Document understanding data:
= Beginning of Section =

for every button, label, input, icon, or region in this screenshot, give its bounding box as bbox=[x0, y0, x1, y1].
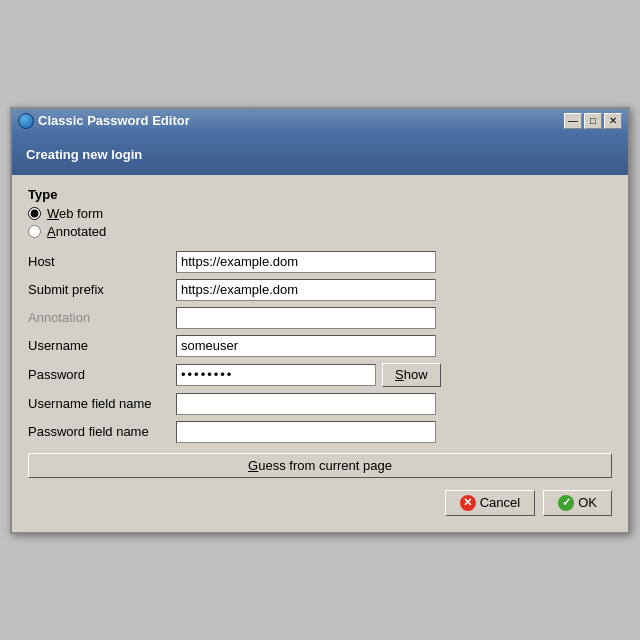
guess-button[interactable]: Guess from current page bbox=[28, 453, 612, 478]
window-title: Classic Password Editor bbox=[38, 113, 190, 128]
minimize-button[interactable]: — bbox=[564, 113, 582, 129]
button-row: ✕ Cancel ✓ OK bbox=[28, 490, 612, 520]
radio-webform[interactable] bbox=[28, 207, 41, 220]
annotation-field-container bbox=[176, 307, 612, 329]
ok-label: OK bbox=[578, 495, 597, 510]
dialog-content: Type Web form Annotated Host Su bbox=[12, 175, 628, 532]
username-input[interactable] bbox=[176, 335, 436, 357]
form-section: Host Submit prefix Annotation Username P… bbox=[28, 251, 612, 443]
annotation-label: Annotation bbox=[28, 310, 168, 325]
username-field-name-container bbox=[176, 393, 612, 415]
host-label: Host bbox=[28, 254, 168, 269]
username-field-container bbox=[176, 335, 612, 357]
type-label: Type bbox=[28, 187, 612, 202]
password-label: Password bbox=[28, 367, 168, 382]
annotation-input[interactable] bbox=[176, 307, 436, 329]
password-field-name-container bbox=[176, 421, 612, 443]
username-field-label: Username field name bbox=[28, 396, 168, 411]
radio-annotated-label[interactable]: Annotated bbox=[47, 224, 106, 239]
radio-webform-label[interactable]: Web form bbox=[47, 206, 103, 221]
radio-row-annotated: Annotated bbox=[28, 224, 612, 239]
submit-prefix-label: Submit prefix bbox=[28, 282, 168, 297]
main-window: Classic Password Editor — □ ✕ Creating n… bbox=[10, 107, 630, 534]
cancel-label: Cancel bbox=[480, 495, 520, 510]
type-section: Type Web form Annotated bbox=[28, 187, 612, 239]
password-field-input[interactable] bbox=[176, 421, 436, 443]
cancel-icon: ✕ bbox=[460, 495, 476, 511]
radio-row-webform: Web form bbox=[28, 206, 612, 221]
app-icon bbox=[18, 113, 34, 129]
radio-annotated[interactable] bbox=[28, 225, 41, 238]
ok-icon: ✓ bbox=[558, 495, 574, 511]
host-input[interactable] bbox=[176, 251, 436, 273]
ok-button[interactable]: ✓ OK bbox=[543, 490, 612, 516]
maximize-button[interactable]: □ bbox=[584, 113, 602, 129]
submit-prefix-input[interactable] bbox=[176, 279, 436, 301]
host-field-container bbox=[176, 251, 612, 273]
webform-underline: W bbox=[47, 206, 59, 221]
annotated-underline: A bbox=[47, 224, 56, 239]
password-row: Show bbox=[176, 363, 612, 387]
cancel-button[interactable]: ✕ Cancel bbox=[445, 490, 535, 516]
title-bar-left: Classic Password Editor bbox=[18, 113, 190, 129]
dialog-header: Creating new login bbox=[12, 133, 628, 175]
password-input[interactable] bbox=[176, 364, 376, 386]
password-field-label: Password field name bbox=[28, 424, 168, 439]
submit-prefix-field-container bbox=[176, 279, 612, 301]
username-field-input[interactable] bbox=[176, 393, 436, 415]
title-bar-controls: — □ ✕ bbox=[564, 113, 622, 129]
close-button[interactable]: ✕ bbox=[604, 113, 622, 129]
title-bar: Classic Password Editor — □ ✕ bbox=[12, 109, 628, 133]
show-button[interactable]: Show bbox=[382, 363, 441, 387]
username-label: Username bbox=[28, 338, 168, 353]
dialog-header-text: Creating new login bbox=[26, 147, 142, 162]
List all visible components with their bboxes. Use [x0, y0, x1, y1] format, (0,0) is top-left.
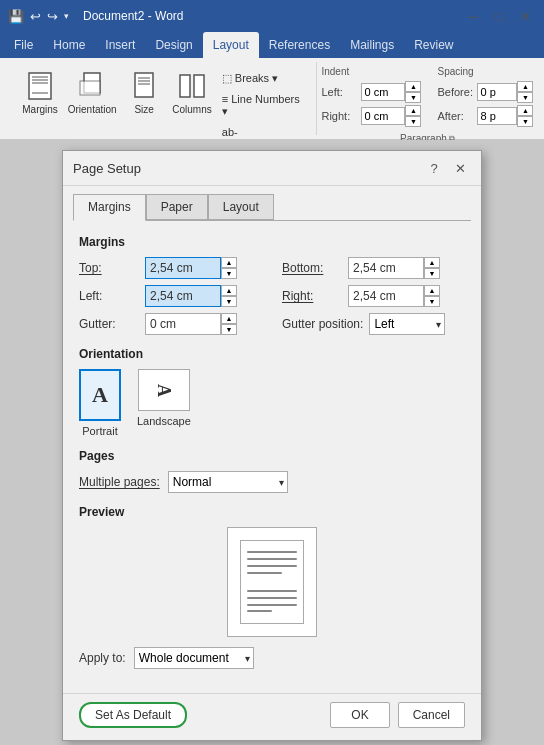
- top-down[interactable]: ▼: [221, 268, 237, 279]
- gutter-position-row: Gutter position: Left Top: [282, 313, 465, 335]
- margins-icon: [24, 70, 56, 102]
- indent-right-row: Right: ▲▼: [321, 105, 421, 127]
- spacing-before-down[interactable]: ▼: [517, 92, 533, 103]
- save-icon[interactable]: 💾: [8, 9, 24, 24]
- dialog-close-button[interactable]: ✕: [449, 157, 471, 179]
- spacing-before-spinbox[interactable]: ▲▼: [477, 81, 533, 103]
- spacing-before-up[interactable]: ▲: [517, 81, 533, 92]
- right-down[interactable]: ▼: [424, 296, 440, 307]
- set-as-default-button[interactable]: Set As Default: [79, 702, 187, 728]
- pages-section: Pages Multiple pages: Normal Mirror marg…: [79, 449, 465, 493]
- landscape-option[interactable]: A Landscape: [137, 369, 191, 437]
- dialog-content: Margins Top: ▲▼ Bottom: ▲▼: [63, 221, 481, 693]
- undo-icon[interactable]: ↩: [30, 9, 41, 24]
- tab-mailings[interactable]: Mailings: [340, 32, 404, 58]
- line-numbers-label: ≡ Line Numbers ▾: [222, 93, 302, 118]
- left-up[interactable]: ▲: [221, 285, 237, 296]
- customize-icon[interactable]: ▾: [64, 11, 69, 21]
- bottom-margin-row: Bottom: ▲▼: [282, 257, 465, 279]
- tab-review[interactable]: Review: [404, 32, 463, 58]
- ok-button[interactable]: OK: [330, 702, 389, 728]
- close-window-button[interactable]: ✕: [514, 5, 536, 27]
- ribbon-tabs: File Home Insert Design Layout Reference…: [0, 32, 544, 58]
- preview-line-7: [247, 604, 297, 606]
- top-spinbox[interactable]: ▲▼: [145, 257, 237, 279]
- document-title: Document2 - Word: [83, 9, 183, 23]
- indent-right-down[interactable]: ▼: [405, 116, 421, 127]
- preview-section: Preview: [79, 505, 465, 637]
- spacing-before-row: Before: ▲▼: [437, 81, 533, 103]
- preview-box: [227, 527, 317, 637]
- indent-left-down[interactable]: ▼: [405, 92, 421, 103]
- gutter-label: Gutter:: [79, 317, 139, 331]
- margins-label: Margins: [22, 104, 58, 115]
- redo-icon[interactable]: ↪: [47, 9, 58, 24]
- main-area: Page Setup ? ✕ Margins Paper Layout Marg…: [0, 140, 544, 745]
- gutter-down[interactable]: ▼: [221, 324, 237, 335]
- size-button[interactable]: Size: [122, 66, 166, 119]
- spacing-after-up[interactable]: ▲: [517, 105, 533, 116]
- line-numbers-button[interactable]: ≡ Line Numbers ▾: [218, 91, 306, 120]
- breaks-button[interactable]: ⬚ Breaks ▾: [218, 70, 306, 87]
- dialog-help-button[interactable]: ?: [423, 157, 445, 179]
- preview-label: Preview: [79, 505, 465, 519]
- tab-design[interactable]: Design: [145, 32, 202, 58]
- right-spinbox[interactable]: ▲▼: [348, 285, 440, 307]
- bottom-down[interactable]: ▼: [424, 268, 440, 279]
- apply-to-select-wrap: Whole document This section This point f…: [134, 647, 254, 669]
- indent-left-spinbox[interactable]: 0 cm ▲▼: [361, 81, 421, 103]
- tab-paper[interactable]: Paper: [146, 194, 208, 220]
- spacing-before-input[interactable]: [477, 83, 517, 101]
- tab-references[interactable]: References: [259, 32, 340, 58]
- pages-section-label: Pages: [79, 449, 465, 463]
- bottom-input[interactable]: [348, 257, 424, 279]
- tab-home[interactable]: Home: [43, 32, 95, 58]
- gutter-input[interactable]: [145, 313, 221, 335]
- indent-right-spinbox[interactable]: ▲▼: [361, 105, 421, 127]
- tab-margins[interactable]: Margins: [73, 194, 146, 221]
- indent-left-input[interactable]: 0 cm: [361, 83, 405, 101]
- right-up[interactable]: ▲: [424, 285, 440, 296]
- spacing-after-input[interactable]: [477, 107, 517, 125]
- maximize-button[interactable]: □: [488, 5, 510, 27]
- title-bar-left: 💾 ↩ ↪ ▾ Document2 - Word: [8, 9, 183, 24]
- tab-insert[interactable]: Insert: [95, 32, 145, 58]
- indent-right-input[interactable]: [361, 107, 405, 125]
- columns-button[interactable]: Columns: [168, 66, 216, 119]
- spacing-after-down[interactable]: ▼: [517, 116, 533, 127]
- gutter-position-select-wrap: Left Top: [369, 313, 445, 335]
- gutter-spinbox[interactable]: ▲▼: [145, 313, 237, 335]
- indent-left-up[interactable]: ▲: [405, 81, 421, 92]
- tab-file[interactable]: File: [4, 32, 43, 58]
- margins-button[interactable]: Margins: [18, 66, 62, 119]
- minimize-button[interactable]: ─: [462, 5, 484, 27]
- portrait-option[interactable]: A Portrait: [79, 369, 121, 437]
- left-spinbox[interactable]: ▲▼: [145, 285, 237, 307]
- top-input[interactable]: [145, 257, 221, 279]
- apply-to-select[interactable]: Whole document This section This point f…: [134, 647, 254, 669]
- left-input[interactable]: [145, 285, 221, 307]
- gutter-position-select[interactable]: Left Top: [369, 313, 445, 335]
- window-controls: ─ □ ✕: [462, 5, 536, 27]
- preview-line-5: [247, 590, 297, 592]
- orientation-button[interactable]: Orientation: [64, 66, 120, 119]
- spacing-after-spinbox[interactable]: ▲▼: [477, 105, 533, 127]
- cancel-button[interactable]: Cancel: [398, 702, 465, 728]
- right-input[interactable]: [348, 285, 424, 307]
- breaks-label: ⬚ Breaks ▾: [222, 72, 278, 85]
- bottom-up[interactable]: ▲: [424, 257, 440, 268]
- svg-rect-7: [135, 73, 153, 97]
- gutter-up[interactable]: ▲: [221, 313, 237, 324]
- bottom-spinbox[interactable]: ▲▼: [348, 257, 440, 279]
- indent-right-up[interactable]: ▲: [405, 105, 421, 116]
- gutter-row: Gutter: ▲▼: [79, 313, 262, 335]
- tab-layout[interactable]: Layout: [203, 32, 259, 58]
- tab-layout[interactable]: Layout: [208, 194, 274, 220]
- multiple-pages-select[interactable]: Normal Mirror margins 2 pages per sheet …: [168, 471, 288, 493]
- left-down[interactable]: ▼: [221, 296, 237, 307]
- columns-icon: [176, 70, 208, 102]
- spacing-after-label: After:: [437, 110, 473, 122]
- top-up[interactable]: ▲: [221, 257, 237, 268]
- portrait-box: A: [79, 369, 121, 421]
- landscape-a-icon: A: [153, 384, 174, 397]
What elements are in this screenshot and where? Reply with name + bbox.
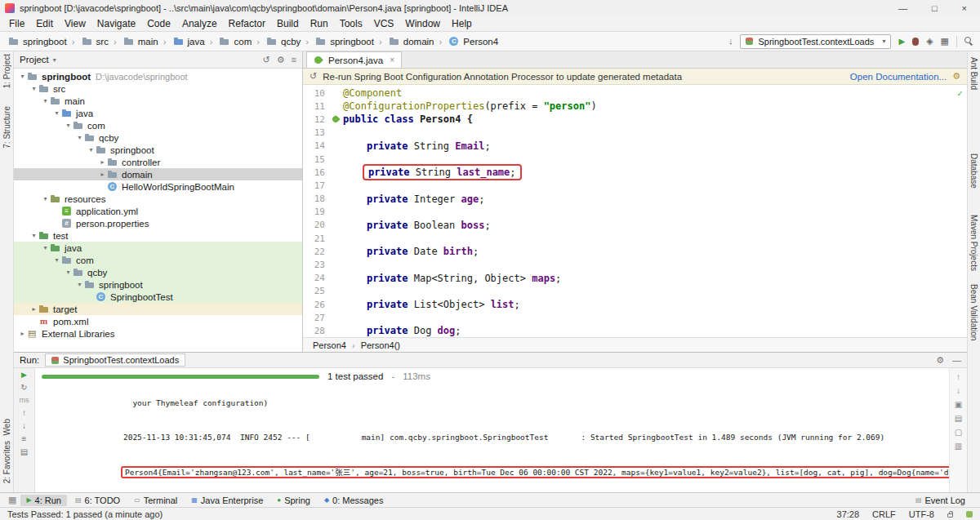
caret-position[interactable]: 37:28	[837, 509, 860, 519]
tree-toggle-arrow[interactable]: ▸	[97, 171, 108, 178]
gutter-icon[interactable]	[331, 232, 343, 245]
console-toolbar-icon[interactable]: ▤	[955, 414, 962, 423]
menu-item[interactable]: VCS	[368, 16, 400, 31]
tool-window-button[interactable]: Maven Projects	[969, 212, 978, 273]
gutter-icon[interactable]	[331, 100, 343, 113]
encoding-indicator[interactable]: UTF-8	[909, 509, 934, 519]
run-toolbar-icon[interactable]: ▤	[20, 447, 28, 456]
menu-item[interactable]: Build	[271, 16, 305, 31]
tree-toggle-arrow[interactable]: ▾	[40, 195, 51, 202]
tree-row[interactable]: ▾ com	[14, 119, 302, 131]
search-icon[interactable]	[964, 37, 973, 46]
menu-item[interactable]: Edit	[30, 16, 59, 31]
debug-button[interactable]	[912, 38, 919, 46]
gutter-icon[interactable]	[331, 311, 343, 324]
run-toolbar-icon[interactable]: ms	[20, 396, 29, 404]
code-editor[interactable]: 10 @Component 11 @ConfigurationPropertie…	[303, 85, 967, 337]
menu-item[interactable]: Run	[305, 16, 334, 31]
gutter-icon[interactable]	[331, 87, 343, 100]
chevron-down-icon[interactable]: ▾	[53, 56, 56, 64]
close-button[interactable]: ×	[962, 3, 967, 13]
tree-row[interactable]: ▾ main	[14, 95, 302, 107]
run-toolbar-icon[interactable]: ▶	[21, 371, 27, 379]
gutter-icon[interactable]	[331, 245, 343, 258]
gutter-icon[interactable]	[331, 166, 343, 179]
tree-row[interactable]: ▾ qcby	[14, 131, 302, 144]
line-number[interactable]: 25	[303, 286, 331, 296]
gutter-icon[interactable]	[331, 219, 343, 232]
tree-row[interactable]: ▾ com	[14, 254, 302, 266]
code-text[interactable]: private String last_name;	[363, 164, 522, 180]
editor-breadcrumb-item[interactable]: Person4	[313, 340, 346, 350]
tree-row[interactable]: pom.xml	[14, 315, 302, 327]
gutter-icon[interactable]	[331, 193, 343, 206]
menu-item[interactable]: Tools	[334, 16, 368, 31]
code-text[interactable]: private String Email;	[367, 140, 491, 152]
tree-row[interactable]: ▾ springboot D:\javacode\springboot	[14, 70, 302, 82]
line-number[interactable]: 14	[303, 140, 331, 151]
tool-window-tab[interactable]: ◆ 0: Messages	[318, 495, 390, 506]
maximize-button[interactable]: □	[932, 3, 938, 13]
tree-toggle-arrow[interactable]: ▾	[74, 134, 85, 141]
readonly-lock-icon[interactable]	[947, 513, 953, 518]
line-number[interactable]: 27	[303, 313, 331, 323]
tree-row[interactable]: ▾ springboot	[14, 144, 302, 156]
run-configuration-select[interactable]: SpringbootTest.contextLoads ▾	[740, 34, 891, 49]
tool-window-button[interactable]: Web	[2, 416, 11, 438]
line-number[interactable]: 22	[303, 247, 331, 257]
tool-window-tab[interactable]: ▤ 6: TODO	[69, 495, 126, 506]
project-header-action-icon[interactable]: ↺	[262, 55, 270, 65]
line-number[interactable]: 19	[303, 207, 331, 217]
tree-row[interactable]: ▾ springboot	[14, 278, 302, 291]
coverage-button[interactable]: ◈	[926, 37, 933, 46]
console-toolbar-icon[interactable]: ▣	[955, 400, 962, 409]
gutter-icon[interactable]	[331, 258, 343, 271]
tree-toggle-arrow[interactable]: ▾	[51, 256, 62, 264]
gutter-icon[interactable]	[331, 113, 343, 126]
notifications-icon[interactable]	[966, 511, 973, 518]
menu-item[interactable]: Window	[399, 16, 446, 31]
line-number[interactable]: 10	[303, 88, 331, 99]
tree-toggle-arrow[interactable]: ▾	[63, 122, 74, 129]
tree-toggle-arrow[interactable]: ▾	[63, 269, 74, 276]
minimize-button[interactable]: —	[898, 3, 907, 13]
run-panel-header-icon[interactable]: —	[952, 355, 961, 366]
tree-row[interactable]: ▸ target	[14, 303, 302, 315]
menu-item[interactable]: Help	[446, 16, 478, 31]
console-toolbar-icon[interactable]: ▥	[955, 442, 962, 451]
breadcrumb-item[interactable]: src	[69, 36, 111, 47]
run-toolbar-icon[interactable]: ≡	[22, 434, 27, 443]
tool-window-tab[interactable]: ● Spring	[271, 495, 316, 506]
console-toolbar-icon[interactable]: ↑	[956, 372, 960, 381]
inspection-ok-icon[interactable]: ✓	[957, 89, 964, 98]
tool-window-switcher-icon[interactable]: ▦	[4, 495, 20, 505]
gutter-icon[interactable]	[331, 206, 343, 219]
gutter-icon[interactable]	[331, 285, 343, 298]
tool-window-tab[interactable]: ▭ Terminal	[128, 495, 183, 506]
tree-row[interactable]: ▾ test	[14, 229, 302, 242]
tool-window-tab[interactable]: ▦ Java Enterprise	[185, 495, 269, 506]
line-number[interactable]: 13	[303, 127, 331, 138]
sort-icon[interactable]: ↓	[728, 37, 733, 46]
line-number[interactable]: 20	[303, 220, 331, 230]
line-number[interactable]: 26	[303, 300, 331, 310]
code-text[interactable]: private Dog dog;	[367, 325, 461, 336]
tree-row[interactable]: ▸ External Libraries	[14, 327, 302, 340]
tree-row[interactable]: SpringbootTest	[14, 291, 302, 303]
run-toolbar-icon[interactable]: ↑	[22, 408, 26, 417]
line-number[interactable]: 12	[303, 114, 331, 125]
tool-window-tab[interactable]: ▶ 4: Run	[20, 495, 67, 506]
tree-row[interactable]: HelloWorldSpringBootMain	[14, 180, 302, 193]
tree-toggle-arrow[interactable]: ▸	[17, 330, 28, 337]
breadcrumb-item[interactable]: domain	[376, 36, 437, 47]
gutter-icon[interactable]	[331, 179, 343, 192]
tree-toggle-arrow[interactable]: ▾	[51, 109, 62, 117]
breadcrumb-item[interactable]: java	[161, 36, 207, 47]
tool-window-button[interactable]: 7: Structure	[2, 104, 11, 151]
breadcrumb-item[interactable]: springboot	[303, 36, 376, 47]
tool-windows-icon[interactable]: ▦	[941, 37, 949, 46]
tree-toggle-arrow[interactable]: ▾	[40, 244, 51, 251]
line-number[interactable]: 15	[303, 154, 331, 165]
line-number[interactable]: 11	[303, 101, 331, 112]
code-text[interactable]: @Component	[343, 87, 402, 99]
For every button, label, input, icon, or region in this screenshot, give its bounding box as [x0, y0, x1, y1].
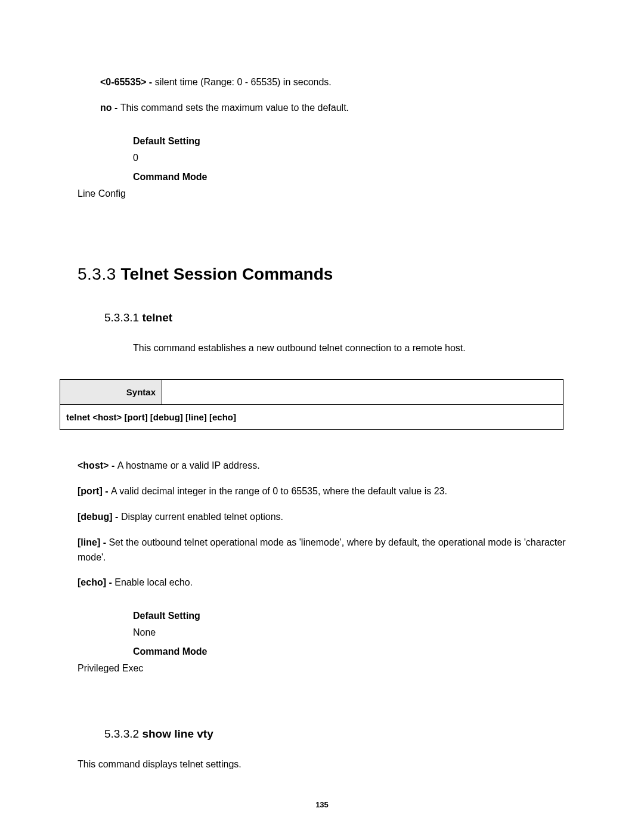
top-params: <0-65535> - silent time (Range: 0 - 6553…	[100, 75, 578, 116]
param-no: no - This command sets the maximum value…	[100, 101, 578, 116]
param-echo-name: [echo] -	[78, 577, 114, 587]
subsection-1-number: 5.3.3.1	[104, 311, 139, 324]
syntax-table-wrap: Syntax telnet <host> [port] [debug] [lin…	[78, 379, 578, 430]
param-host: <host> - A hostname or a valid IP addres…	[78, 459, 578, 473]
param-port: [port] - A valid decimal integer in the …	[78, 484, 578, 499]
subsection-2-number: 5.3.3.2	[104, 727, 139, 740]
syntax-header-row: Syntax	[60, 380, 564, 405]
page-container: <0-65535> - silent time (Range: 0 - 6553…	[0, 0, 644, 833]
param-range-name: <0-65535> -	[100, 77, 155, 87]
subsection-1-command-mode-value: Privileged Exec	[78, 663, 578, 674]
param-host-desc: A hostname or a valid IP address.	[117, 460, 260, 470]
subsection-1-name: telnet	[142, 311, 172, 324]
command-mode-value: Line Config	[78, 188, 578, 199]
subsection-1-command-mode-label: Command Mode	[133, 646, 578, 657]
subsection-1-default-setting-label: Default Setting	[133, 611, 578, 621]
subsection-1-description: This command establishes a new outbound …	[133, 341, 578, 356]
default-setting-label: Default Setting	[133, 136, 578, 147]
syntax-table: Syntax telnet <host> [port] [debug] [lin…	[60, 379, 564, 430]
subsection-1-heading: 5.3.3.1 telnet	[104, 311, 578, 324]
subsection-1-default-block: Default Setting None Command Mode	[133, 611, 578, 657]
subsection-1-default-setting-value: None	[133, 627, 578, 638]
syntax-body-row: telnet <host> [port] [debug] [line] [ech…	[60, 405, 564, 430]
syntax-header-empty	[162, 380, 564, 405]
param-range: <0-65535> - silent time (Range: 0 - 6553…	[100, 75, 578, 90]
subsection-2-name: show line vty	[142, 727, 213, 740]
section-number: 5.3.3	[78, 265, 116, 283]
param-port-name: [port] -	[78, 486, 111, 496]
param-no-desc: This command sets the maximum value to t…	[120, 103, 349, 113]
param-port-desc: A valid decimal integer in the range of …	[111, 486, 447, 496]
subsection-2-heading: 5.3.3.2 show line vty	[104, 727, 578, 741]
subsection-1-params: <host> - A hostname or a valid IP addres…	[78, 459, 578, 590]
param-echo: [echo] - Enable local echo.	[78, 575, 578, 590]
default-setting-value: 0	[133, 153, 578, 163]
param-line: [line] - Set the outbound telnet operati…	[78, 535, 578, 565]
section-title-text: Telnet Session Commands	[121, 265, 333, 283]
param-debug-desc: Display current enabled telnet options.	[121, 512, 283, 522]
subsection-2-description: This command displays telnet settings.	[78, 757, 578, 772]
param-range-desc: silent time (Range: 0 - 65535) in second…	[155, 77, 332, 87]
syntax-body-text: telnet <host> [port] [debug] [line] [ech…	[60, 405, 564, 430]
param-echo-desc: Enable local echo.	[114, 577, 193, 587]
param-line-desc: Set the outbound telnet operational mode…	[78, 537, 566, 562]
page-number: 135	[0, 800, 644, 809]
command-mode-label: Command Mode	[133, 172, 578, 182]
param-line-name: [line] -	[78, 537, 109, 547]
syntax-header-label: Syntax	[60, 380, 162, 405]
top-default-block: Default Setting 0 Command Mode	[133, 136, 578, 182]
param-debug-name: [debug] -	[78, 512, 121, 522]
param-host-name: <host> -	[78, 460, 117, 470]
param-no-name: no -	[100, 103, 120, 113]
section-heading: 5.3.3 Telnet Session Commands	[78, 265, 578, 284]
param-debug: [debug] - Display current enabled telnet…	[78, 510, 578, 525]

= End of Section =

§ **TO DO**
Count the lines in the preceding entries that contain the string "header", and state only the resulting number.

§ **WORKED SOLUTION**
7